# Your task
Look through the lines below; wherever the word "History" appears, copy that line.

# The records
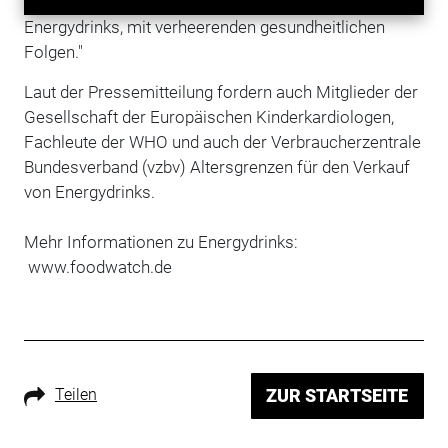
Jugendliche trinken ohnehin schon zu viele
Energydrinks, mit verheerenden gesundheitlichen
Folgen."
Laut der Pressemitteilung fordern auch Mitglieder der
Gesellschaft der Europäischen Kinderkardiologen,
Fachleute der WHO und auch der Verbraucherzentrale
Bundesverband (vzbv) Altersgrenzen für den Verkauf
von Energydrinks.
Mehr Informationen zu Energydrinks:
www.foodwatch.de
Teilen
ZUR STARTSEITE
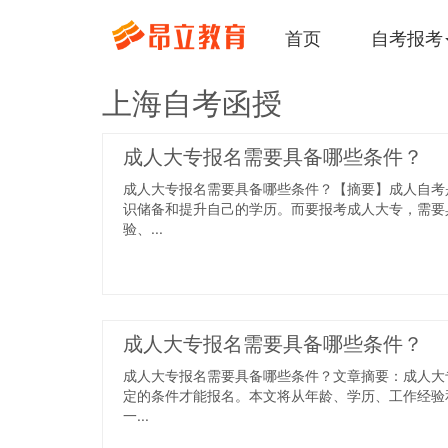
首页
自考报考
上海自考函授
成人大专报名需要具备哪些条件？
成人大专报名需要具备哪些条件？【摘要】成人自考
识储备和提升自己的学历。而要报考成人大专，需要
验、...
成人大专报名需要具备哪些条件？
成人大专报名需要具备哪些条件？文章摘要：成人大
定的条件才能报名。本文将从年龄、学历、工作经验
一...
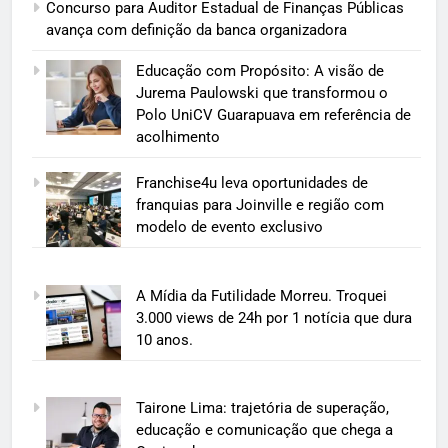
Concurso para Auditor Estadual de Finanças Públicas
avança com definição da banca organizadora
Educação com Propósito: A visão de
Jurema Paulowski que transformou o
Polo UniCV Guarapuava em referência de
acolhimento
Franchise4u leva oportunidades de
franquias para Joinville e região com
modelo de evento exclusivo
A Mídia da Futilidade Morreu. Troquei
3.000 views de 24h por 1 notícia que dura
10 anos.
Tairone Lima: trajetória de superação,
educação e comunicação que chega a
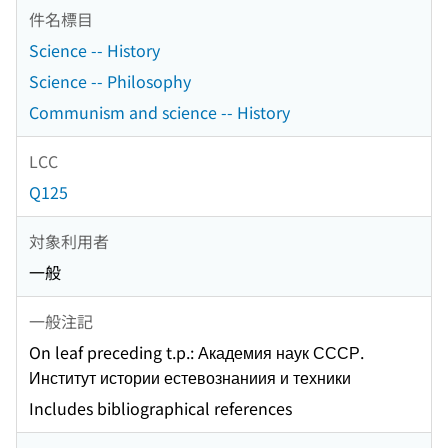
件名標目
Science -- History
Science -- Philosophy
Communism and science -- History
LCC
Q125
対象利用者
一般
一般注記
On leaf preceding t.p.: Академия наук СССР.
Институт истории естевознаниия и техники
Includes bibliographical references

---

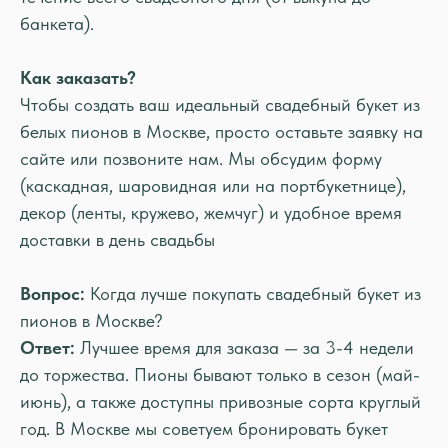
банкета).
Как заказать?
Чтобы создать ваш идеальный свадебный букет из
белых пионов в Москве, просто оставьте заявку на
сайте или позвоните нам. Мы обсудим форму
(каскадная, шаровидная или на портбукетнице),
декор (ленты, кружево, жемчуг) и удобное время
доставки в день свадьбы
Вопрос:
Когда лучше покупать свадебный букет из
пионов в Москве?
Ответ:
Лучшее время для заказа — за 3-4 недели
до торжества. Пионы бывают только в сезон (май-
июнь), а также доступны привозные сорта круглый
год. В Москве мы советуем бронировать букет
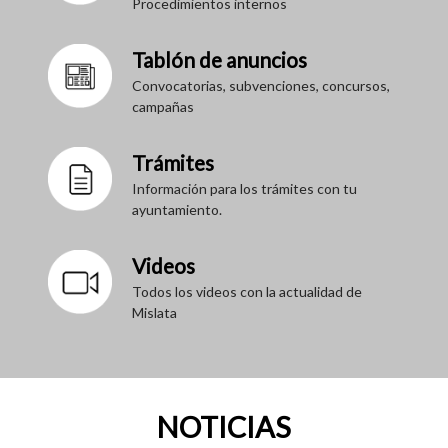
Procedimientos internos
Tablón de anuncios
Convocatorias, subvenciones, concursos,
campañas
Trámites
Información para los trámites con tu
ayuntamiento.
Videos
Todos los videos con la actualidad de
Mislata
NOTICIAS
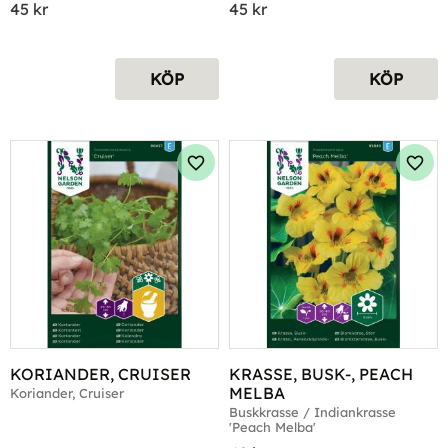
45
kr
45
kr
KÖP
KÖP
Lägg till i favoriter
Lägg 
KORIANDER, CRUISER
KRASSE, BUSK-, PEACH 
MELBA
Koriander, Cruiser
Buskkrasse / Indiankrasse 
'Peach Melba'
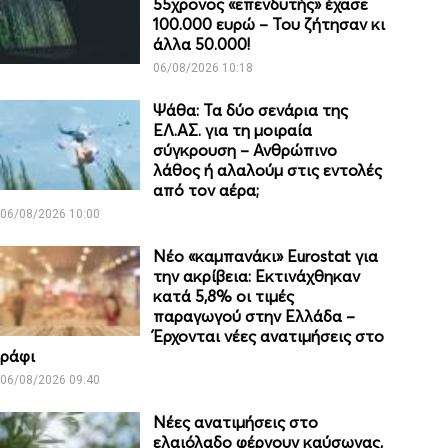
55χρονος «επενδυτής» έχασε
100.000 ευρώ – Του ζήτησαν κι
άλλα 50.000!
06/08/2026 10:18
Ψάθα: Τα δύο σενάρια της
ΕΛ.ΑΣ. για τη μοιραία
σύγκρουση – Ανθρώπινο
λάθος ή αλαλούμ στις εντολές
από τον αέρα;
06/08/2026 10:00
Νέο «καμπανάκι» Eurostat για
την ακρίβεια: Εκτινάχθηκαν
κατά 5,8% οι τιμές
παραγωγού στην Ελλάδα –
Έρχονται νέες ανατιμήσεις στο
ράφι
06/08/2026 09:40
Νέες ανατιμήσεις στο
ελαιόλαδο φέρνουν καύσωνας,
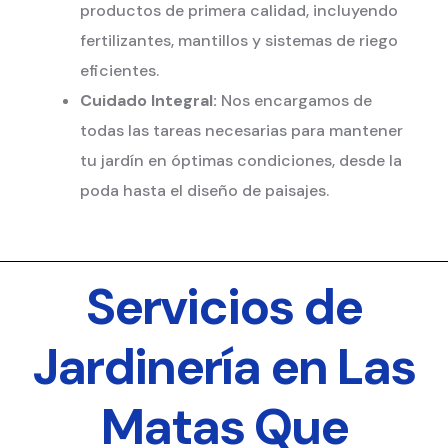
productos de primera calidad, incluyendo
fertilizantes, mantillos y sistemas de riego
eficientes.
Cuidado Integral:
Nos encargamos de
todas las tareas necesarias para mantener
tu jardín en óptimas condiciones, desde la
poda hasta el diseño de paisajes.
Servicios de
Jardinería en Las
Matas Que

...

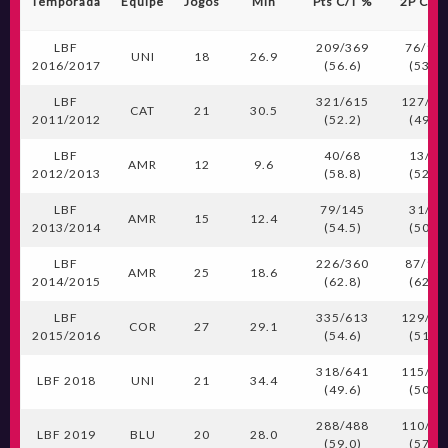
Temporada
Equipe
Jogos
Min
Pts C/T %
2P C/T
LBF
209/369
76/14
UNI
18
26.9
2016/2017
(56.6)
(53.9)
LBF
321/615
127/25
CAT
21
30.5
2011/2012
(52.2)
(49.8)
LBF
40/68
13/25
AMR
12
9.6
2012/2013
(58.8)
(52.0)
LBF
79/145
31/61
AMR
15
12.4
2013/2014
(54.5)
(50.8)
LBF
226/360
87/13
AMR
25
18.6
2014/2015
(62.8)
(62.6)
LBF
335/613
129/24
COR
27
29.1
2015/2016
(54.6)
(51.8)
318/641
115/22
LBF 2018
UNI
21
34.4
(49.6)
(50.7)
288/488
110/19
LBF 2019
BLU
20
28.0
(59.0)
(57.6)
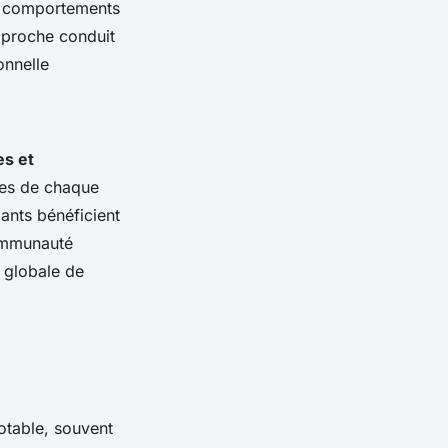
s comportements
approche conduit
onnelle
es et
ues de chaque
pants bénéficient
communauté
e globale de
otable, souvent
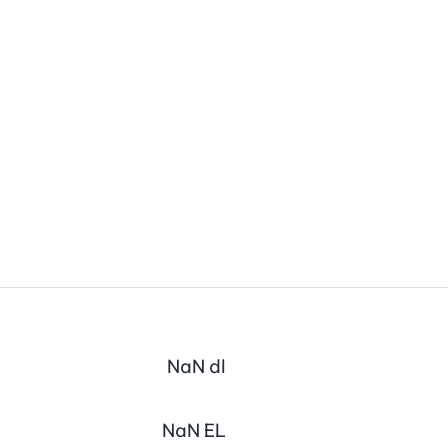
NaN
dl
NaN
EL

# Finished exercise
Science -- History
Communism and science -- History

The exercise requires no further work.